So we’re in week three of my experiment in how the other half live and this is starting to feel like a new normal for me. It’s been really interesting (depending on which camp you sit in) some of the analogies I’ve been given for Android Vs iOS. The two I feel fit best are both related to cars with the first being:
- Android is like driving your own car to the airport: It’s your car, set up for you, you like it, you’re happy with it and have full control over how you get to your destination.
- iOS is like grabbing an Uber: It might be a really nice car, you might have a really nice driver and you might be really happy at the end of it. But along the way, you’re not in complete control because you’re not driving. The aircon might be too cold, the route might not be what you’d have chosen or it might just be a beaten up, 15 year old Toyota Corolla. But that doesn’t matter, because regardless of the option you’re dealt, you’ll get to your destination.
The second one I particularly like is a genuine Luxury Car (Android) vs Tesla (iOS). Where for Android you can choose from hundreds of optional extras to tweak every little thing to your liking, or the Tesla where you have 3 models and 5 colours to choose from.

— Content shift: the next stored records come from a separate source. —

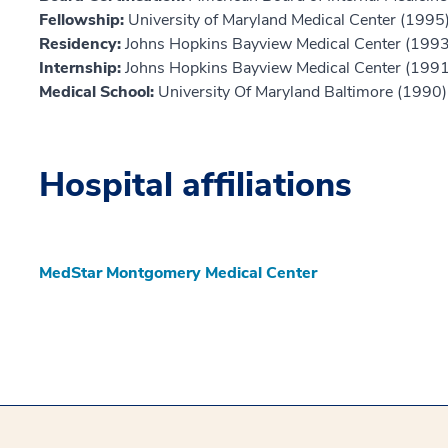
Fellowship:
University of Maryland Medical Center (1995
Residency:
Johns Hopkins Bayview Medical Center (1993
Internship:
Johns Hopkins Bayview Medical Center (1991
Medical School:
University Of Maryland Baltimore (1990)
Hospital affiliations
MedStar Montgomery Medical Center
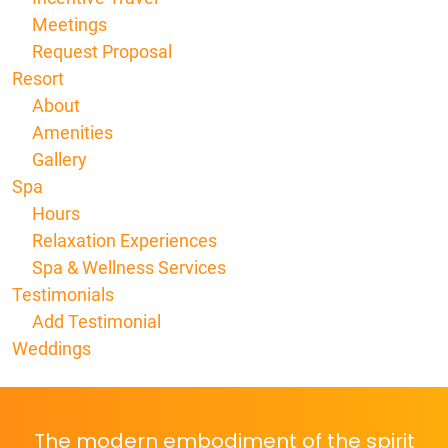
Meetings
Request Proposal
Resort
About
Amenities
Gallery
Spa
Hours
Relaxation Experiences
Spa & Wellness Services
Testimonials
Add Testimonial
Weddings
The modern embodiment of the spirit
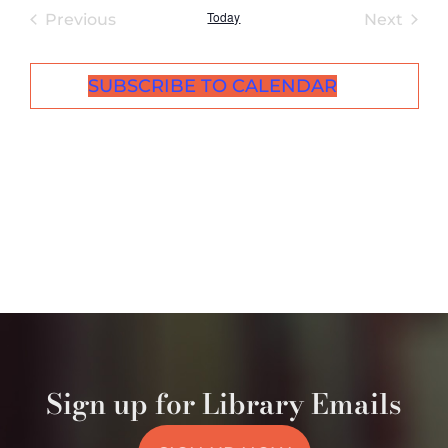
Today
Events
Even
Previous
Next
SUBSCRIBE TO CALENDAR
Sign up for Library Emails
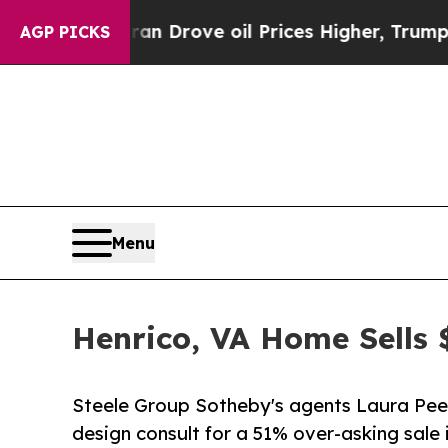
 Iran Drove oil Prices Higher, Trump Gave Polit
AGP PICKS
Menu
Henrico, VA Home Sells
Steele Group Sotheby's agents Laura Peery
design consult for a 51% over-asking sale i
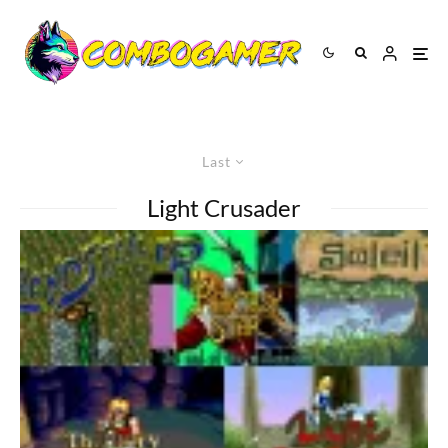
Last
Light Crusader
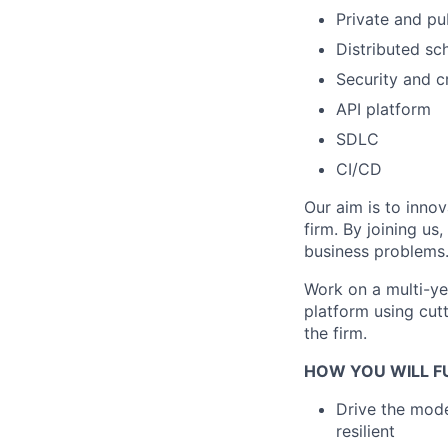
Private and pu
Distributed sc
Security and cr
API platform
SDLC
CI/CD
Our aim is to innov
firm. By joining us
business problems
Work on a multi-yea
platform using cut
the firm.
HOW YOU WILL FU
Drive the mode
resilient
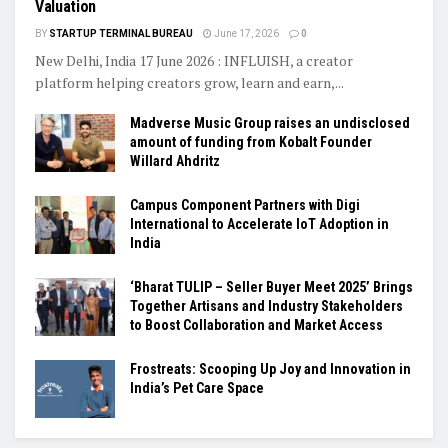
Valuation
BY
STARTUP TERMINAL BUREAU
June 17, 2026
0
New Delhi, India 17 June 2026 : INFLUISH, a creator
platform helping creators grow, learn and earn,...
Madverse Music Group raises an undisclosed
amount of funding from Kobalt Founder
Willard Ahdritz
Campus Component Partners with Digi
International to Accelerate IoT Adoption in
India
‘Bharat TULIP – Seller Buyer Meet 2025’ Brings
Together Artisans and Industry Stakeholders
to Boost Collaboration and Market Access
Frostreats: Scooping Up Joy and Innovation in
India’s Pet Care Space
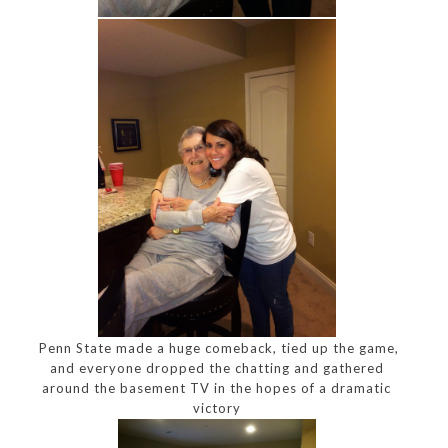
Penn State made a huge comeback, tied up the game,
and everyone dropped the chatting and gathered
around the basement TV in the hopes of a dramatic
victory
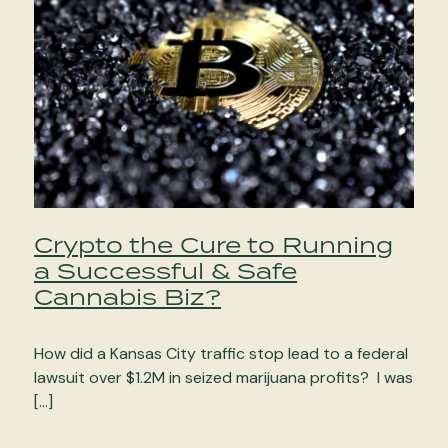
Crypto the Cure to Running
a Successful & Safe
Cannabis Biz?
How did a Kansas City traffic stop lead to a federal
lawsuit over $1.2M in seized marijuana profits? I was
[…]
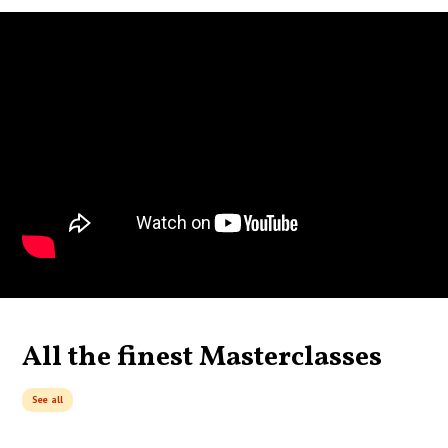
All the finest Masterclasses
See all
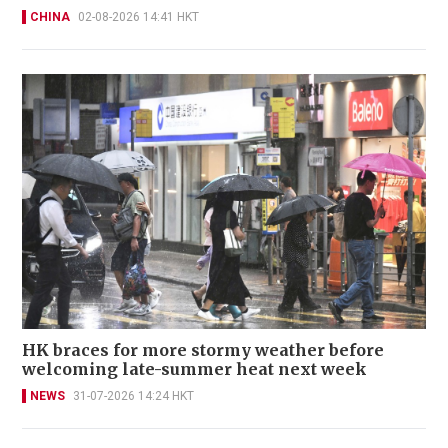
CHINA
02-08-2026 14:41 HKT
HK braces for more stormy weather before
welcoming late-summer heat next week
NEWS
31-07-2026 14:24 HKT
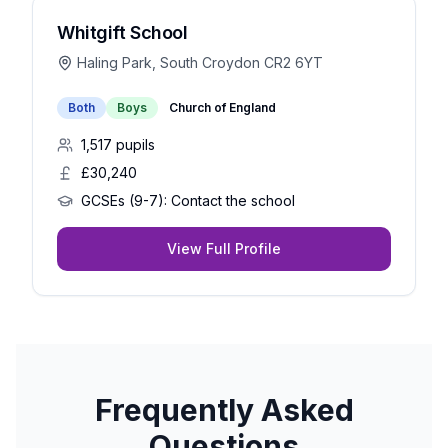
Whitgift School
Haling Park, South Croydon CR2 6YT
Both
Boys
Church of England
1,517
pupils
£30,240
GCSEs (9-7):
Contact the school
View Full Profile
Frequently Asked
Questions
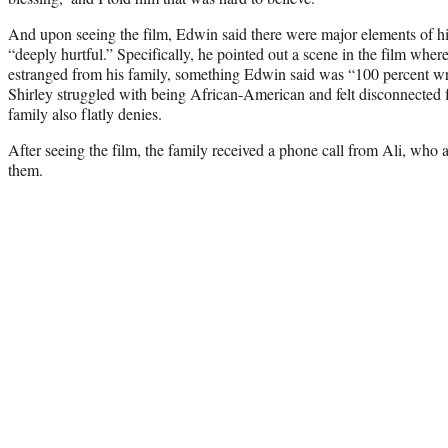
And upon seeing the film, Edwin said there were major elements of his
“deeply hurtful.” Specifically, he pointed out a scene in the film where
estranged from his family, something Edwin said was “100 percent wro
Shirley struggled with being African-American and felt disconnected 
family also flatly denies.
After seeing the film, the family received a phone call from Ali, who 
them.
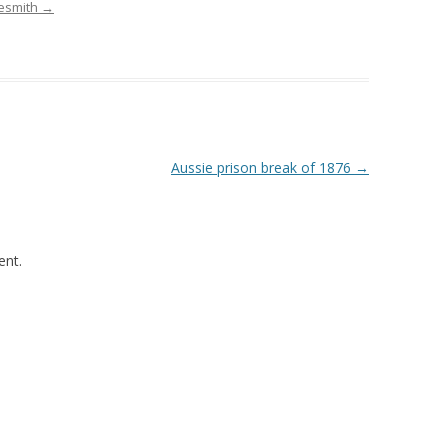
desmith
→
Aussie prison break of 1876
→
nt.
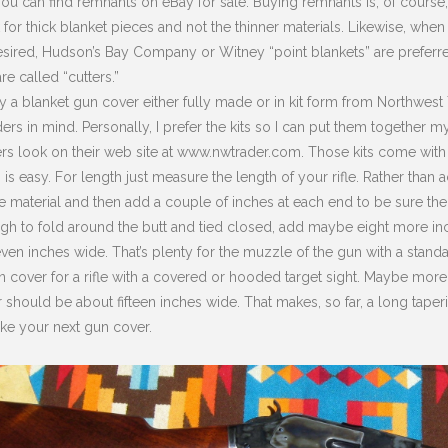
ou can find remnants on eBay for sale. Buying remnants is, of course
 for thick blanket pieces and not the thinner materials. Likewise, w
desired, Hudson’s Bay Company or Witney “point blankets” are preferr
re called “cutters.”
 a blanket gun cover either fully made or in kit form from Northwest T
ers in mind. Personally, I prefer the kits so I can put them togethe
s look on their web site at www.nwtrader.com. Those kits come with n
is easy. For length just measure the length of your rifle. Rather than act
 material and then add a couple of inches at each end to be sure the
gh to fold around the butt and tied closed, add maybe eight more in
ven inches wide. That’s plenty for the muzzle of the gun with a standar
 cover for a rifle with a covered or hooded target sight. Maybe more if
 should be about fifteen inches wide. That makes, so far, a long taper
ike your next gun cover.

This leads me into the fact that after a bit more time on the iOS platform and being somewhat more familiar generally with the OS, it’s time for a deeper dive into iOS.
Setup, Settings and Software integration
From a very simplistic perspective, the basics of setup are very much parallel to each other across the iOS and Android platforms. The general connectivity (Wi-Fi, Bluetooth and mobile data) is all there, as is the ability to turn your phone into a hotspot with one difference. If you’re invested in the Apple ecosystem, you just need to turn your hotspot on for all of your Apple gear (provided they’re on the same Apple account) to connect.
Siri and I – The relationship is a bit rocky
I’ve tried, I really have… I just can’t get my head around changing the default “Hey Google” that comes out of my mouth to “Hey Siri”. I’m also somewhat baffled at times as to how simple things like the weather can be fairly significantly different between the two, in most cases it’s one or two degrees. One day, for some reason, Siri told me it was going to rain when both Google and Alexa clearly told me otherwise.
Ultimately I’ve found this particular change just a bit too much to deal with for a reasonably short term review. If I were starting fresh (ie without 9 Google Assistant driven devices in my home) in terms of smart devices, while I’d be highly unlikely to spend over $2,500.00 on Home Pods to get smart connectivity through my home, I may well consider a different pathway.
Google on iOS
Yeah, you heard me… Google on iOS, it’s a thing! There are a lot of iOS users who use Gmail as their primary email provider and use other services like Google Drive. Honestly, in some respects, the Google apps that are on iOS actually give a better user experience that those on the Android platform. There really isn’t much in it but they just look a touch more polished, they respond a bit quicker and they’re a little easier or “more intuitive” to navigate.
Keychain Vs Google Smart Lock
Both options are quite viable, both options do the job. The difference is — perhaps unsurprisingly — for users who are invested in Apple, Keychain just works. Google Smart Lock is also somewhat cross platform but relies on you using Google’s software eg. Google Chrome for web access.
Some readers may be starting to see a theme in some of my comments; that, which of the options you choose is going to be best chosen to align to your mobile platform.
The App Store
Apps are the core of any mobile device experience; a good range of good quality apps can make the experience. Lacking range or quality will break the experience. So with Apple having such a strong marketplace in the app store and a huge developer network — even coming from the Android Platform — this is a highlight of the iOS experience.
As a closing point for this weeks dive into iOS is the, frankly outstanding job that Apple has done of integrating other functions into the operating system. Apple Music is just there (although, in my case unused), Apple TV is there, Books and Podcasts are there. The reality is that this isn’t just a mobile OS, iOS is a well-integrated and thought through communication and entertainment platform.